4 juli 2014

Tests kunnen aanpak en behandeling hartfalen verbeteren

Dat geldt zowel voor de organisatie van de zorg rondom een hartpatiënt als voor de medicatie. Volgens de hoogleraar moet zijn studie naar de interactie tussen een twintigtal biomarkers er uiteindelijk toe leiden dat we bij elke individuele patiënt kunnen zien welk medicijn zal werken en welke niet en vooral ook in welke dosering. 

Geschat wordt dat in Europa ongeveer 15 miljoen mensen aan hartfalen lijden. Boven de 75 jaar lijdt 1 op de 10 mensen aan hartfalen. Tot nu toe worden volgens Brunner-La Rocca alle grote medicijnstudies naar hartfalen op dezelfde manier gedaan. Een groep patiënten krijgt de maximale dosering van een bepaald medicijn, een andere groep een placebo. Hierbij wordt geen onderscheid tussen patiënten gemaakt. Dat heeft als gevolg dat alle patiënten met een zo hoog mogelijke dosering van een bepaald medicijn behandeld worden waardoor er meer bijwerkingen optreden, zonder dat men weet of dit de meest efficiënte manier is voor een patiënt. Daarin wil het biomarker-onderzoek zoals dat in Maastricht plaatsvindt, verandering brengen. “Als ons dit lukt, betekent dit echt een paradigma-shift in de behandeling en aanpak van hartfalen. Dan kunnen we per patiënt zeggen welke medicatie echt nodig is en welke misschien slechts in heel lage dosering of helemaal niet. Minder medicatie is nu voor de meeste hartfalen cardiologen niet bespreekbaar”, aldus Hans Peter Brunner-La Rocca.

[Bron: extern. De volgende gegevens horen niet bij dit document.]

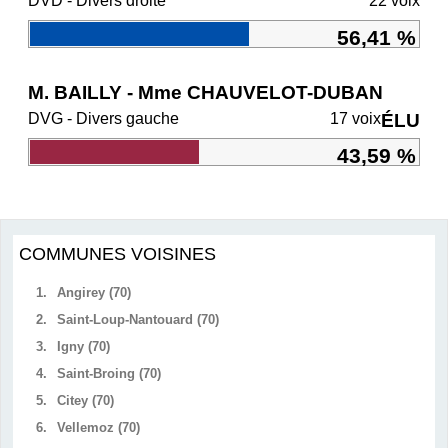
DVD - Divers droite
22 voix
56,41 %
M. BAILLY - Mme CHAUVELOT-DUBAN
DVG - Divers gauche
17 voix
ÉLU
43,59 %
COMMUNES VOISINES
1.
Angirey (70)
2.
Saint-Loup-Nantouard (70)
3.
Igny (70)
4.
Saint-Broing (70)
5.
Citey (70)
6.
Vellemoz (70)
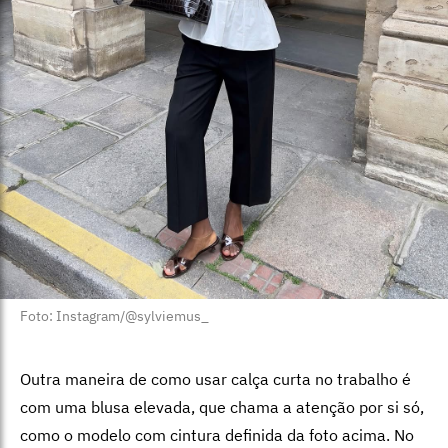
Foto: Instagram/@sylviemus_
Outra maneira de como usar calça curta no trabalho é
com uma blusa elevada, que chama a atenção por si só,
como o modelo com cintura definida da foto acima. No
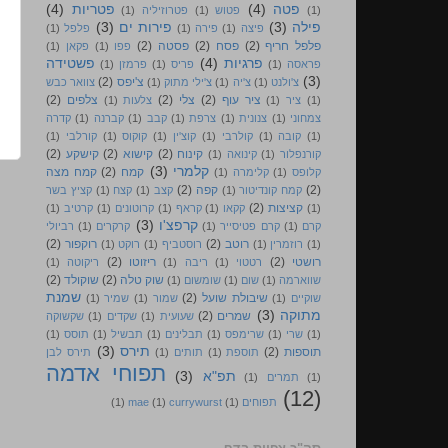
פטה
(4)
פטריות
(4)
(1)
פטוש
(1)
פטרוזיליה
(1)
פילה
(3)
פירות ים
(3)
פיצה
(1)
פירה
(1)
פלפל
(1)
פלפל חריף
(2)
פסח
(2)
פסטה
(2)
פפו
(1)
פקאן
(1)
פרגיות
(4)
פשטידה
פראסה
(1)
פריס
(1)
פרמזן
(1)
(3)
צ'יפס
(2)
צ'ולנט
(1)
צ'יה
(1)
צ'ילי מתוק
(1)
צוואר כבש
ציר עוף
(2)
צלי
(2)
צלפים
(2)
(1)
ציר
(1)
צלעות
(1)
צמחוני
(1)
צנונית
(1)
צרפת
(1)
קבב
(1)
קברנה
(1)
קדרה
(1)
קובה
(1)
קולרבי
(1)
קוצ'ין
(1)
קוקוס
(1)
קורלבי
(1)
קינוח
(2)
קישוא
(2)
קישקע
(2)
קורנפלור
(1)
קינואה
(1)
קלמרי
(3)
קמח
(2)
קמח מצה
קלופס
(1)
קלימרה
(1)
ר
(2)
קפה
(2)
קמח קונדיטור
(1)
קצב
(1)
קצח
(1)
קציץ בשר
קציצות
(2)
(1)
קקאו
(1)
קראף
(1)
קרוטונים
(1)
קרטיב
(1)
קרפצ'ו
(3)
קרם
(1)
קרם פטיסייר
(1)
קרקרים
(1)
רביולי
ה
רוטב
(2)
רוקפור
(2)
(1)
רוזמרין
(1)
רוסטביף
(1)
רוקט
(1)
רושטי
(2)
ריזוטו
(2)
רטטוי
(1)
ריבה
(1)
ריקוטה
(1)
שוק טלה
(2)
שוקולד
(2)
שווארמה
(1)
שום
(1)
שומשום
(1)
שמנת
שיבולת שועל
(2)
שוקיים
(1)
שמור
(1)
שמיר
(1)
מתוקה
(3)
שמרים
(2)
שעועית
(1)
שקדים
(1)
שקשוקה
(1)
שרי
(1)
שרימפס
(1)
תבלינים
(1)
תבשיל
(1)
תוסס
(1)
תירס
(3)
תוספות
(2)
תוספת
(1)
תותים
(1)
תירס לבן
תפוחי אדמה
תפ"א
(3)
(1)
תמרים
(1)
(12)
תפוחים
(1)
currywurst
(1)
mae
(1)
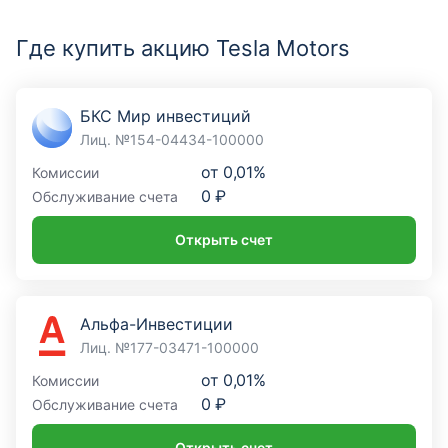
Где купить акцию Tesla Motors
БКС Мир инвестиций
Лиц. №154-04434-100000
от
0,01%
Комиссии
0 ₽
Обслуживание счета
Открыть счет
Альфа-Инвестиции
Лиц. №177-03471-100000
от
0,01%
Комиссии
0 ₽
Обслуживание счета
Открыть счет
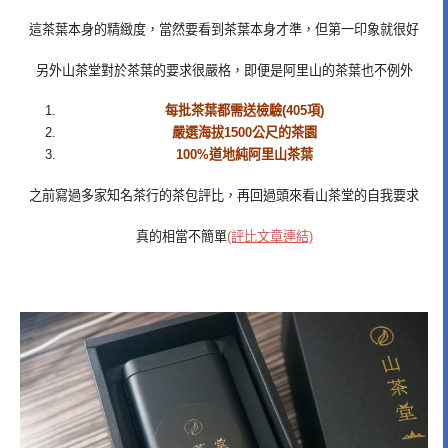
這茶葉本身的精緻度，當然要看到茶葉本身才準，但第一印象就很好
另外山茶堂對於茶葉的要求很嚴格，即便是阿里山的茶葉也不例外
每批茶葉都需送檢驗(405項)
嚴選海拔1500公尺的茶園
100%道地純阿里山茶葉
之前寫過多家知名茶行的茶包評比，再回過頭來看山茶堂的自我要求
真的相當不簡單
(評比文章連結)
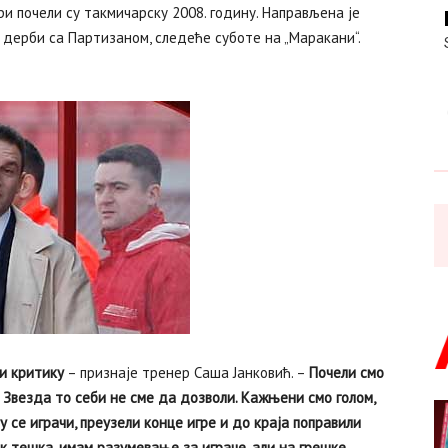
 почели су такмичарску 2008. годину. Направљена је
дерби са Партизаном, следеће суботе на „Маракани“.
 и критику
– признаје тренер Саша Јанковић. –
Почели смо
 Звезда то себи не сме да дозволи. Кажњени смо голом,
у се играчи, преузели конце игре и до краја поправили
ек тешка, имам разумевање за играче, али на грешке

De onderzoekers hebben gekozen voor onderzoek van slechts 20 biomarkers,  waarvan de betekenis voor het hart bekend is. Zij onderzoeken de interactie tussen deze biomarkers en de medicatie over een periode van één tot twee jaar en de gevolgen daarvan bij patiënten. Ook internationale partners stellen hun data en monsters ter beschikking voor dit onderzoek.